* [Problem requirements]:
Look for the line containing "Depuis 2022, Scontri c'est…" in the listing below. Retype that line and every subsequent line through the last one, and only those.

* [Data listing]:
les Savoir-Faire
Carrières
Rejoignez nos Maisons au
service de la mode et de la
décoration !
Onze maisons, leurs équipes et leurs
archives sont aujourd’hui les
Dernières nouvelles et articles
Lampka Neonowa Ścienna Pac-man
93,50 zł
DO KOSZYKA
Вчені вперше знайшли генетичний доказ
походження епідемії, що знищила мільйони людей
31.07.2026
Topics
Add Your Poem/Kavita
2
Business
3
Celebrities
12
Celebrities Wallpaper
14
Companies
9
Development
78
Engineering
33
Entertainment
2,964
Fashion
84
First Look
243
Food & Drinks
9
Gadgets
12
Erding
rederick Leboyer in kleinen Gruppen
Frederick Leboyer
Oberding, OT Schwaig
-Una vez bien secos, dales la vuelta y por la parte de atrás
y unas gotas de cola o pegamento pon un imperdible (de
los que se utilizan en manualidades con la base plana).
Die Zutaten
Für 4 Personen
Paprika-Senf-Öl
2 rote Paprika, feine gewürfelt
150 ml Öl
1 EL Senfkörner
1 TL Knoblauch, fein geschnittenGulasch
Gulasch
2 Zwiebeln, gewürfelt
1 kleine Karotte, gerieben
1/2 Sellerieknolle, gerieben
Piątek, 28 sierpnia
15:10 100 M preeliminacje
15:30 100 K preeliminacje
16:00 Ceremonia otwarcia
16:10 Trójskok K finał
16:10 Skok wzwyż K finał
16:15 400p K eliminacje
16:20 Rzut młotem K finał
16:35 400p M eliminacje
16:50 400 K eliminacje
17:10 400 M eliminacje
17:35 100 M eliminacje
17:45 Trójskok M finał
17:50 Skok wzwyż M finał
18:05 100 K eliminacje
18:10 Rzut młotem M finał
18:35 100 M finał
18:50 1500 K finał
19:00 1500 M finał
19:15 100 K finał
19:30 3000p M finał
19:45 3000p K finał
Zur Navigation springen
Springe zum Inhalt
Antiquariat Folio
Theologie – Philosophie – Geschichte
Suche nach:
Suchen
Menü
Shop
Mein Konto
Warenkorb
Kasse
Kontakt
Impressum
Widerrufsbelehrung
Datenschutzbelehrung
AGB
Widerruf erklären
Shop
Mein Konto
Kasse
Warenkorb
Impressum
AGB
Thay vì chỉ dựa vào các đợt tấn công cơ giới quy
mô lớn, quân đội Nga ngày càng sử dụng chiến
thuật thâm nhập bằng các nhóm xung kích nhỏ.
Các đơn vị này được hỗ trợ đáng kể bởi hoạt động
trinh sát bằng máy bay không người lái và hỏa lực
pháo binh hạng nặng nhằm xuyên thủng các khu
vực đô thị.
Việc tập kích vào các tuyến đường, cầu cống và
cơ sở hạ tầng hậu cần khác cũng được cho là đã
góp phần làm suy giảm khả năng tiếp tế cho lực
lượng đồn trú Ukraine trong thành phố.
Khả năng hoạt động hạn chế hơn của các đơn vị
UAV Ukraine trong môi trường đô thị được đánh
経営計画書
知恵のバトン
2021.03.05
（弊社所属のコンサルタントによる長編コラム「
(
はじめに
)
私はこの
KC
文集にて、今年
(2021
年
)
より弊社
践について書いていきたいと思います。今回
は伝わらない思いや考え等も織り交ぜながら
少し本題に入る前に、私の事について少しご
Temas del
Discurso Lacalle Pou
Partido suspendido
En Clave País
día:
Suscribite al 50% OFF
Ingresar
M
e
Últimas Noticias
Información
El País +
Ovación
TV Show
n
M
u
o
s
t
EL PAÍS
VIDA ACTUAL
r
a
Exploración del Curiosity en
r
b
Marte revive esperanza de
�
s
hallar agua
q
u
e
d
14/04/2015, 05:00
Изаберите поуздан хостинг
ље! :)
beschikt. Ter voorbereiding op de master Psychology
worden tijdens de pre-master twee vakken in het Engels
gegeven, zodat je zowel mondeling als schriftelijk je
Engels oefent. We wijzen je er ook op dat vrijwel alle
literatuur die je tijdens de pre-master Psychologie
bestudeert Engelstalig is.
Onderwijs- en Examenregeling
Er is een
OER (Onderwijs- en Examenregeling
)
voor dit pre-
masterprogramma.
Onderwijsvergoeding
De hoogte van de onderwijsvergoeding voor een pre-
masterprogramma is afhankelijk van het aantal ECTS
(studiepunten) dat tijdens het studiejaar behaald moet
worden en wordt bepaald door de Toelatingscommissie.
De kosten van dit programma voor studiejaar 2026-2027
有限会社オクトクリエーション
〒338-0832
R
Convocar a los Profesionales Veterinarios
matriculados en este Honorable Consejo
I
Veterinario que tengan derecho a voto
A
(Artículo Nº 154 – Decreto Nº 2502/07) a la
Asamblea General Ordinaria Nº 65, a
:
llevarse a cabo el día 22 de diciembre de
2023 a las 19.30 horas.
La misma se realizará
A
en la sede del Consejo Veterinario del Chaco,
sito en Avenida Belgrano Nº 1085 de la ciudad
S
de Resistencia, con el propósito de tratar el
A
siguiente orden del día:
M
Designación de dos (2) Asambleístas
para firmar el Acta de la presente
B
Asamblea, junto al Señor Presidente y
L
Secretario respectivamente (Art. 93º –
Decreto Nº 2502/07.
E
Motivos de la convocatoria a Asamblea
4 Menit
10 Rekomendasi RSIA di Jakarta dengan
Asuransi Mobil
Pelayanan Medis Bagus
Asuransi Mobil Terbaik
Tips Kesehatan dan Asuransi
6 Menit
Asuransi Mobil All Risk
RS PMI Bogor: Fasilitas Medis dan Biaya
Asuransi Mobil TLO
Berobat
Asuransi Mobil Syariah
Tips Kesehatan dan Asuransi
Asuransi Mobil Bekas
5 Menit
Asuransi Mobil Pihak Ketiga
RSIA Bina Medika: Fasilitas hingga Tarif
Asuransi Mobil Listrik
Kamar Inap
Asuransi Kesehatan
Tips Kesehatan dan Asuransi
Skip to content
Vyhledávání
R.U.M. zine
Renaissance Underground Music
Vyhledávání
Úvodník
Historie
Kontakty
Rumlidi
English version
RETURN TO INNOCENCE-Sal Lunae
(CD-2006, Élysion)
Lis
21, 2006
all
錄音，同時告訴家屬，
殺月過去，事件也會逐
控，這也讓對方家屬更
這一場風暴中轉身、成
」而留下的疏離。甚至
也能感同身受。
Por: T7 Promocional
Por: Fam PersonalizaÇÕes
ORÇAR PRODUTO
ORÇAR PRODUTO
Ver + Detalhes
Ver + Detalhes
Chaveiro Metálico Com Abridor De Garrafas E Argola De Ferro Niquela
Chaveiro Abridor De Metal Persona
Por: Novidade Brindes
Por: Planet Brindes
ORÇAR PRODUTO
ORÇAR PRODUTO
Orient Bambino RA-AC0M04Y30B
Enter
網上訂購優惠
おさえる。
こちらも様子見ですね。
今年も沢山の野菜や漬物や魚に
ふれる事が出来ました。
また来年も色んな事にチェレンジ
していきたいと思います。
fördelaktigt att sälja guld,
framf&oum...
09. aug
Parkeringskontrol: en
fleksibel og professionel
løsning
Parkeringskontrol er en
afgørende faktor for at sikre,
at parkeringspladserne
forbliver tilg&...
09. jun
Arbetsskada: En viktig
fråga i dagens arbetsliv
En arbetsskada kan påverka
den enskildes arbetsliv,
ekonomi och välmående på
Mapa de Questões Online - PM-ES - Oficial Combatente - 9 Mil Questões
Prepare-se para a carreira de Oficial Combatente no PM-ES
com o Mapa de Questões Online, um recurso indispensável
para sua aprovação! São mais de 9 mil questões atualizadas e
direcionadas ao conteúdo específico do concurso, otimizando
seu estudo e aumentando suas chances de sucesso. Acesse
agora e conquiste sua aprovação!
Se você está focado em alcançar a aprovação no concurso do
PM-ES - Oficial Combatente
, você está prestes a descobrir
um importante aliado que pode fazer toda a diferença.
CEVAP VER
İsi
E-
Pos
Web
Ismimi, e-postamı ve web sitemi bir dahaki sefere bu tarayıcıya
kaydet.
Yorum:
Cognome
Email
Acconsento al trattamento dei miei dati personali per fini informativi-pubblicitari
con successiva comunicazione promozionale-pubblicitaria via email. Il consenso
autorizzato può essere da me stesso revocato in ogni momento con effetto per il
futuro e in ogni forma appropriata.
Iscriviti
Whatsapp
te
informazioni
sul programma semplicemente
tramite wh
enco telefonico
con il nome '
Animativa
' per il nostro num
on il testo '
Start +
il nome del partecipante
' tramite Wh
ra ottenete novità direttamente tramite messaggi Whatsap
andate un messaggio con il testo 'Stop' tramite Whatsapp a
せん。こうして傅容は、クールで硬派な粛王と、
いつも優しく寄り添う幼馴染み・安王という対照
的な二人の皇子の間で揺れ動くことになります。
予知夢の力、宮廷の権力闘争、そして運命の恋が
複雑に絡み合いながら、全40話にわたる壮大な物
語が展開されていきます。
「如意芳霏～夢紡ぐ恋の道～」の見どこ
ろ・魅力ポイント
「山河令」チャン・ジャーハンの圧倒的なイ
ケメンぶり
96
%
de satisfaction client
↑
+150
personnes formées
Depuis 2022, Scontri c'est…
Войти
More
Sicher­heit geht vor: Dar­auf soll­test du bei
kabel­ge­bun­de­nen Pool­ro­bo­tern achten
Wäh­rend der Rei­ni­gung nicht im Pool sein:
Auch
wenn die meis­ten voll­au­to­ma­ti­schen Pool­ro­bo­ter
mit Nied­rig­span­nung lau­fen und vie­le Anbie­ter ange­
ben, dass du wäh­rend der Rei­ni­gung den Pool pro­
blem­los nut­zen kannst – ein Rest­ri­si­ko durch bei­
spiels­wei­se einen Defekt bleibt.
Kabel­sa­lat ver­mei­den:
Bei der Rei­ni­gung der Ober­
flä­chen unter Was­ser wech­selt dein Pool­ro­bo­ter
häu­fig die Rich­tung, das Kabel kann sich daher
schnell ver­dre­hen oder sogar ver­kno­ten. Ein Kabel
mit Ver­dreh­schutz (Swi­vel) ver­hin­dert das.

* [Answer to the problem]:
Depuis 2022, Scontri c'est…
Войти
More
Sicher­heit geht vor: Dar­auf soll­test du bei
kabel­ge­bun­de­nen Pool­ro­bo­tern achten
Wäh­rend der Rei­ni­gung nicht im Pool sein:
Auch
wenn die meis­ten voll­au­to­ma­ti­schen Pool­ro­bo­ter
mit Nied­rig­span­nung lau­fen und vie­le Anbie­ter ange­
ben, dass du wäh­rend der Rei­ni­gung den Pool pro­
blem­los nut­zen kannst – ein Rest­ri­si­ko durch bei­
spiels­wei­se einen Defekt bleibt.
Kabel­sa­lat ver­mei­den:
Bei der Rei­ni­gung der Ober­
flä­chen unter Was­ser wech­selt dein Pool­ro­bo­ter
häu­fig die Rich­tung, das Kabel kann sich daher
schnell ver­dre­hen oder sogar ver­kno­ten. Ein Kabel
mit Ver­dreh­schutz (Swi­vel) ver­hin­dert das.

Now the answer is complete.